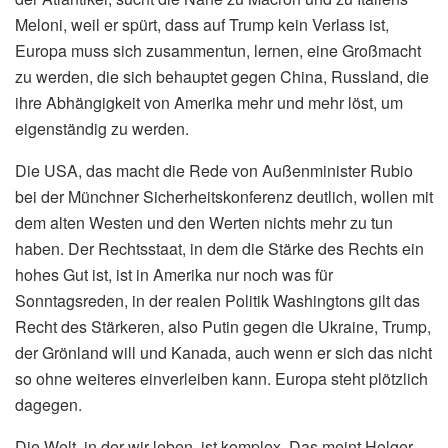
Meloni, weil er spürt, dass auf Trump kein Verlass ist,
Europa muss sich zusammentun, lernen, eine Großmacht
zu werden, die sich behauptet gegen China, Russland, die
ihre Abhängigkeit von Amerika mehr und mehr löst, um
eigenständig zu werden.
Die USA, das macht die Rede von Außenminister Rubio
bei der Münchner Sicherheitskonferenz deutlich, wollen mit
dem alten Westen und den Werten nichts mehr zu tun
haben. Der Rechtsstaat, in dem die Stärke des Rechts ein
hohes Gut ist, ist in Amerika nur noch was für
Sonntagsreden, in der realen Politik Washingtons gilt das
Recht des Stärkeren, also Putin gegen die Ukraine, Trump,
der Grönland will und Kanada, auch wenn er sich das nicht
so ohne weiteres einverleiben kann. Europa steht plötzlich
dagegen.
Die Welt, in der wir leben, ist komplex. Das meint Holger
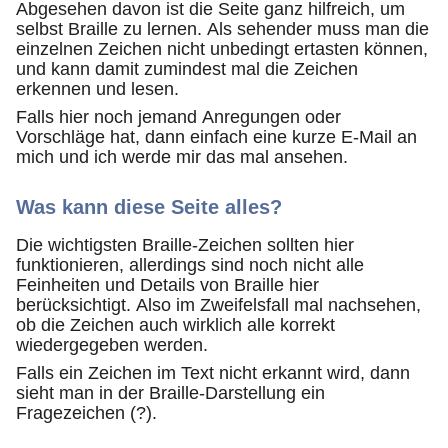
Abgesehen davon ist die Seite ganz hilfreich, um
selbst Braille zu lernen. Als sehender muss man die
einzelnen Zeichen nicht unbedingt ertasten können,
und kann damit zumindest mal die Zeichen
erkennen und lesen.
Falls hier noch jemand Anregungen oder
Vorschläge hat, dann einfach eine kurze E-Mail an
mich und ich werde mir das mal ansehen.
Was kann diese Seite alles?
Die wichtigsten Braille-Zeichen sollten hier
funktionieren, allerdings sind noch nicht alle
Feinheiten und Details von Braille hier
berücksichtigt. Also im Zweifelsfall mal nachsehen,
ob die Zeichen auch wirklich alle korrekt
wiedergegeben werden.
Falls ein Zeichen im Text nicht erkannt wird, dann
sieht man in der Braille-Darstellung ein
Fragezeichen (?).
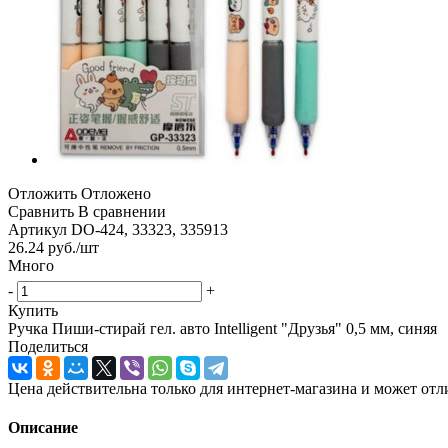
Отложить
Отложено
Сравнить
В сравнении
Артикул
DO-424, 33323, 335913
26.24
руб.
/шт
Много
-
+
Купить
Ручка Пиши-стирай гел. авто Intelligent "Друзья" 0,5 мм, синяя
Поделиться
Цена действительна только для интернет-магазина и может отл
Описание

ASSIGNMENT: Copy nothing but the lines from the top of the data down to the line containing "selbst Braille zu", and leave the pictures out.

RESULT OF THE TASK:
Meloni, weil er spürt, dass auf Trump kein Verlass ist,
Europa muss sich zusammentun, lernen, eine Großmacht
zu werden, die sich behauptet gegen China, Russland, die
ihre Abhängigkeit von Amerika mehr und mehr löst, um
eigenständig zu werden.
Die USA, das macht die Rede von Außenminister Rubio
bei der Münchner Sicherheitskonferenz deutlich, wollen mit
dem alten Westen und den Werten nichts mehr zu tun
haben. Der Rechtsstaat, in dem die Stärke des Rechts ein
hohes Gut ist, ist in Amerika nur noch was für
Sonntagsreden, in der realen Politik Washingtons gilt das
Recht des Stärkeren, also Putin gegen die Ukraine, Trump,
der Grönland will und Kanada, auch wenn er sich das nicht
so ohne weiteres einverleiben kann. Europa steht plötzlich
dagegen.
Die Welt, in der wir leben, ist komplex. Das meint Holger
Abgesehen davon ist die Seite ganz hilfreich, um
selbst Braille zu lernen. Als sehender muss man die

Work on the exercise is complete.